Task.
Copy the data exactly as it appears, and do not include any pictures.

Data to examine.

══════════

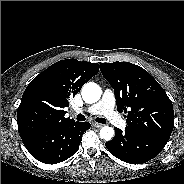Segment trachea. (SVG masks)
Listing matches in <instances>:
<instances>
[{
  "label": "trachea",
  "instance_id": "3493384b",
  "mask_svg": "<svg viewBox=\"0 0 184 184\" xmlns=\"http://www.w3.org/2000/svg\"><path fill=\"white\" fill-rule=\"evenodd\" d=\"M76 119H77V121H85L86 120L85 116L82 114H78L76 116ZM96 122L105 124L106 120L104 118H96Z\"/></svg>",
  "mask_w": 184,
  "mask_h": 184
}]
</instances>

══════════

Output.
Segment trachea. (SVG masks)
Listing matches in <instances>:
<instances>
[{
  "label": "trachea",
  "instance_id": "3493384b",
  "mask_svg": "<svg viewBox=\"0 0 184 184\" xmlns=\"http://www.w3.org/2000/svg\"><path fill=\"white\" fill-rule=\"evenodd\" d=\"M76 119H77V121H85L86 120L85 116L82 114H78L76 116ZM96 122L105 124L106 120L104 118H96Z\"/></svg>",
  "mask_w": 184,
  "mask_h": 184
}]
</instances>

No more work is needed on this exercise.